(Extracted page text data)
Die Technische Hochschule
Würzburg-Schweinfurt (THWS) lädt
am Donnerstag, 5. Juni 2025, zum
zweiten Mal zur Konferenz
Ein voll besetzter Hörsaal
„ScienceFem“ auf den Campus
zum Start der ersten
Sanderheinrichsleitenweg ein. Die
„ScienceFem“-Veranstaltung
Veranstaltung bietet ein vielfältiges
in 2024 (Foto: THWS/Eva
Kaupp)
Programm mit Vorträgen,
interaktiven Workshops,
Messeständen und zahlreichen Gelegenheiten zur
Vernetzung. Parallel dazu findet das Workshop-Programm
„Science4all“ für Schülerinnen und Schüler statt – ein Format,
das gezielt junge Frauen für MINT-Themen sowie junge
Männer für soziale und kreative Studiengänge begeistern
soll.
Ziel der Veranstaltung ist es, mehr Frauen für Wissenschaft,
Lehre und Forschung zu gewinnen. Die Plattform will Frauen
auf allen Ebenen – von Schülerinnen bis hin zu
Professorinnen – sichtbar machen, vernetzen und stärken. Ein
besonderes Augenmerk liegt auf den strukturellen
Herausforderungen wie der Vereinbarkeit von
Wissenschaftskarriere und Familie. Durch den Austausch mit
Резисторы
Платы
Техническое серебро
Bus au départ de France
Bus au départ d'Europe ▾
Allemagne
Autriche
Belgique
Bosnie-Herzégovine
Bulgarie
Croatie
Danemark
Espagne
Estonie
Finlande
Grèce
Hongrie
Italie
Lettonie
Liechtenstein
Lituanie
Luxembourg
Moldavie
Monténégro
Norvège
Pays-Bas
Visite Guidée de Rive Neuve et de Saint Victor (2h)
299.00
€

--

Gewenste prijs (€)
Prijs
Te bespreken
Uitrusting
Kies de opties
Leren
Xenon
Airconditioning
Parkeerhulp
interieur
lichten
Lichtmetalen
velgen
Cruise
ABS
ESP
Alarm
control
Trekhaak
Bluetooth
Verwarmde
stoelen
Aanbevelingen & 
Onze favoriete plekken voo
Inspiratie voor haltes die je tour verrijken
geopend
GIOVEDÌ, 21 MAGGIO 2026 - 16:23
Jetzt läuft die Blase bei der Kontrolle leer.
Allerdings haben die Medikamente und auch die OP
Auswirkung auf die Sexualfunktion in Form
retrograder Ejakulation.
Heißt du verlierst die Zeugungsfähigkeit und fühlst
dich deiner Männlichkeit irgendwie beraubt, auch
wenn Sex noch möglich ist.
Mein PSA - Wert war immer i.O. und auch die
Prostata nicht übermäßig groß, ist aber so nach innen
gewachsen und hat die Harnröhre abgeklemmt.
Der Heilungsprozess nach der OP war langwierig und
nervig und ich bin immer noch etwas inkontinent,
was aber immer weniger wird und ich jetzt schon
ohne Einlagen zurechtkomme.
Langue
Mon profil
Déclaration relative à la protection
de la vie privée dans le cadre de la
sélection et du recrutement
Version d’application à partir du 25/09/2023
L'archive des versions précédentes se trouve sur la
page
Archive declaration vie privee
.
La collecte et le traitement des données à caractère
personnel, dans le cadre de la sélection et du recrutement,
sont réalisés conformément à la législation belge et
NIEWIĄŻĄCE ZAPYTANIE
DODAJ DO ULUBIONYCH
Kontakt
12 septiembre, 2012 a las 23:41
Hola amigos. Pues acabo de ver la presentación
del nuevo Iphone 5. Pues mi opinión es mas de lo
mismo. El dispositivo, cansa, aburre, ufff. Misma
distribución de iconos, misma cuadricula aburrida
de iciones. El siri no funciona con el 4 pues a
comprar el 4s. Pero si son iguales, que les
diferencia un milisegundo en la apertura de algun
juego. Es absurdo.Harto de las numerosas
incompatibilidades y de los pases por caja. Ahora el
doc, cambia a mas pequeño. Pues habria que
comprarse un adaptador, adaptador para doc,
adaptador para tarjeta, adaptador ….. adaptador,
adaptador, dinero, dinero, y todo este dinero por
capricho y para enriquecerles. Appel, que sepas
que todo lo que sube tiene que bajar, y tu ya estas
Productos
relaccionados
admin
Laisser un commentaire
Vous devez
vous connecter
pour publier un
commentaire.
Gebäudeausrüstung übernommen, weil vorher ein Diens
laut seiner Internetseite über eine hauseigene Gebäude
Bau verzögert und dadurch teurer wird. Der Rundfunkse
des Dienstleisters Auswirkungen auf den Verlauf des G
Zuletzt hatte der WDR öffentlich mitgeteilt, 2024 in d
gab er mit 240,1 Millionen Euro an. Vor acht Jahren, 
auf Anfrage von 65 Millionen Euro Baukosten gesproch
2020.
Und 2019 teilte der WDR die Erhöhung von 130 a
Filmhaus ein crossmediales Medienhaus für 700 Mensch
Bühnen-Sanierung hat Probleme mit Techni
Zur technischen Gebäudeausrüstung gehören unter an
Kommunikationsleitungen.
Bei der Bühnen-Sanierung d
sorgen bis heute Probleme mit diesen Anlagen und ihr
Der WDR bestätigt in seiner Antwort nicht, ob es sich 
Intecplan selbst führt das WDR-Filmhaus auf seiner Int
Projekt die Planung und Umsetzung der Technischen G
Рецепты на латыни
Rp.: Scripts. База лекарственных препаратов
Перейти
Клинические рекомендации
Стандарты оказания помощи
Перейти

* * *

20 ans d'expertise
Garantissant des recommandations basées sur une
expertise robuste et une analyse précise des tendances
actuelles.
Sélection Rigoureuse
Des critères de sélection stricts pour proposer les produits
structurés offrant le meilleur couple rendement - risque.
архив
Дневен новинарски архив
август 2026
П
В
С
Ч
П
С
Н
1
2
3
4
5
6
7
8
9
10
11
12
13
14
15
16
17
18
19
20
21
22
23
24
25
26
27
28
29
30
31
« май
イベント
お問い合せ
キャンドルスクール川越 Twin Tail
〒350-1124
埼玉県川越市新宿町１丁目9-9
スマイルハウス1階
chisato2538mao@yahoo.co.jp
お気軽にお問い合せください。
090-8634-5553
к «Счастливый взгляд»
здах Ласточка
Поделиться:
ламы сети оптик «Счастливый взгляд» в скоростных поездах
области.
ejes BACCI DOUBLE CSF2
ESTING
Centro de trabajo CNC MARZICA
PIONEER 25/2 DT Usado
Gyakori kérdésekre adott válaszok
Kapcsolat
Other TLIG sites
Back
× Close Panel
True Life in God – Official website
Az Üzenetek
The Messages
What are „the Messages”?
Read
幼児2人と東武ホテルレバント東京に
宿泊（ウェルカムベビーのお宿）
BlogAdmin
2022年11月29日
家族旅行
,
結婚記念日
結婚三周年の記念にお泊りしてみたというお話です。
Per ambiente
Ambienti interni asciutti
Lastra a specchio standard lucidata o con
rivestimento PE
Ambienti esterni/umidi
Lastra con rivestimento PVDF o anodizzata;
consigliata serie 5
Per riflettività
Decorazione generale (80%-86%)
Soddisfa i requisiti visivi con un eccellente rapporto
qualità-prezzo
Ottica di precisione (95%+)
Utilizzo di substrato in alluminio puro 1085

WHAT THIS TASK INVOLVES:
Pick out the lines above containing the word "Ambienti", then copy them.

ANSWER:
Ambienti interni asciutti
Ambienti esterni/umidi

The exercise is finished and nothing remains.